I am a fourth-year Ph.D. student at the Department of Computer Science supervised by Professor V.S.Subrahmanian, the Dartmouth College Distinguished Professor in Cybersecurity, Technology, and Society. I work at the intersection of cybersecurity and machine learning, with an emphasis on robust and automated Android malware detection system.
As one of the most widely used mobile operating systems today, Android is consistently the largest target of malware. Nokia's 2017 Threat Intelligence Report states that a staggering 68.5% of all malware targets the Android platform. As a consequence, the massive volume and variants of Android malware often make it difficult for security analysts to detect, classify, and analyze them. Therefore, research into Android malware is crucial for the development of more effective security measures and implementations.
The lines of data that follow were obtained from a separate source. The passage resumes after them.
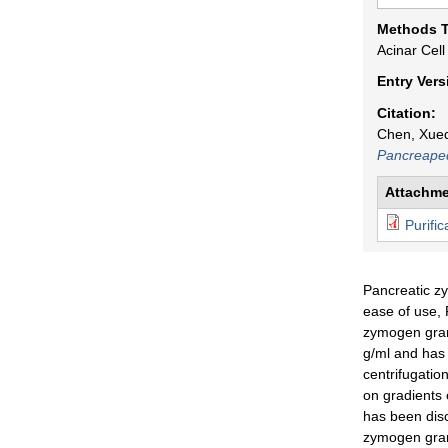
p
Methods 
Acinar Cell
e
Entry Ver
d
Citation:
Chen, Xueq
i
Pancreaped
a
Attachme
Purifi
Pancreatic zy
ease of use, 
zymogen granu
g/ml and has 
centrifugatio
on gradients 
has been disc
zymogen granu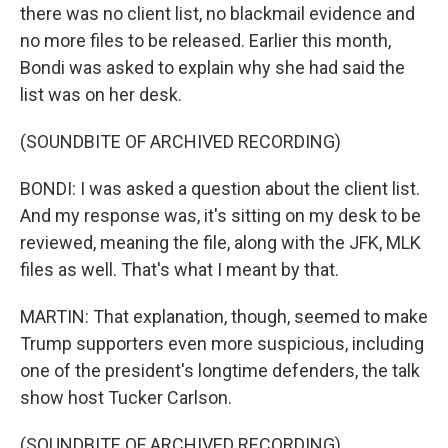
there was no client list, no blackmail evidence and
no more files to be released. Earlier this month,
Bondi was asked to explain why she had said the
list was on her desk.
(SOUNDBITE OF ARCHIVED RECORDING)
BONDI: I was asked a question about the client list.
And my response was, it's sitting on my desk to be
reviewed, meaning the file, along with the JFK, MLK
files as well. That's what I meant by that.
MARTIN: That explanation, though, seemed to make
Trump supporters even more suspicious, including
one of the president's longtime defenders, the talk
show host Tucker Carlson.
(SOUNDBITE OF ARCHIVED RECORDING)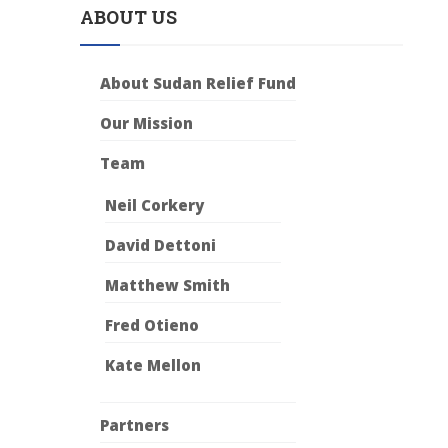
ABOUT US
About Sudan Relief Fund
Our Mission
Team
Neil Corkery
David Dettoni
Matthew Smith
Fred Otieno
Kate Mellon
Partners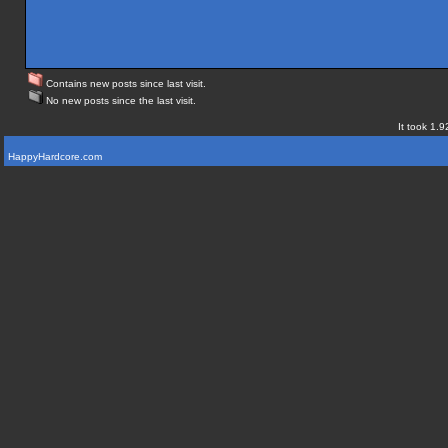
Contains new posts since last visit.
No new posts since the last visit.
It took 1.9
HappyHardcore.com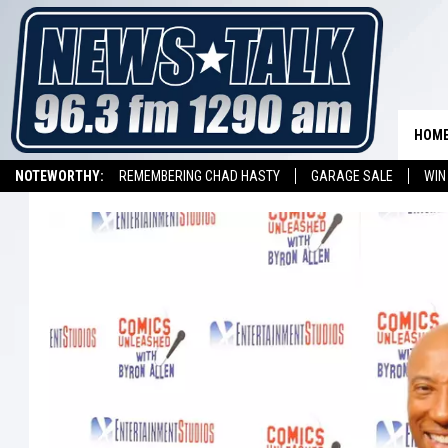
HOM
NOTEWORTHY:
REMEMBERING CHAD HASTY
GARAGE SALE
WIN
NEWSTALK 1290 APP
LISTEN ON ALEXA DEVICE
LISTEN ON GOOGL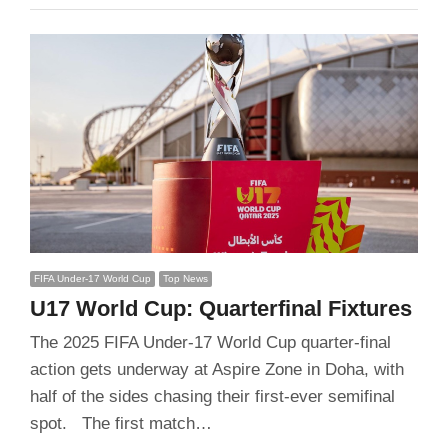
FIFA Under-17 World Cup
Top News
U17 World Cup: Quarterfinal Fixtures
The 2025 FIFA Under-17 World Cup quarter-final
action gets underway at Aspire Zone in Doha, with
half of the sides chasing their first-ever semifinal
spot. The first match…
To address this, my research group Dartmouth Security and AI Lab (DSAIL) has led a number of research projects into Android security, which have improved the classification and detection of Android malware.
DBank is a framework developed by DSAIL that detects and characterizes Android Banking Trojans (ABT). DBank invents a novel concept of a Triadic Suspicion Graph (TSG), which has goodware, banking trojans, and Android API packages as nodes. Suspicion scores (SUS) and suspicion ranks (SR) associated with the API packages are also calculated, which takes into account how often goodware and banking trojans invoke the API. After evaluation, DBank was found to have a 99.9% predictive accuracy (AUC) and a 0.3% false-positive rate.
DBank was also tested against certain adversary attacks, such as how well an attacker could infer the predictions of the defender model given an intersection of defender and adversary training data. Testing revealed that, even with 80% intersection of data with the adversary, the adversary's error rate is multiple times higher for ABT detection with DBank. Regarding robustness while using a subset of training data, DBank still had a high AUC when using 20% or 30% of the training set, allowing the defender to have a moving defense surface. DBank also proved robust against fake calls to an API to avoid suspicion. Additionally, DBank has identified two previously unknown ABTs, which Google has confirmed. Overall, it is clear that DBank is a reliable and accurate system in detecting ABTs.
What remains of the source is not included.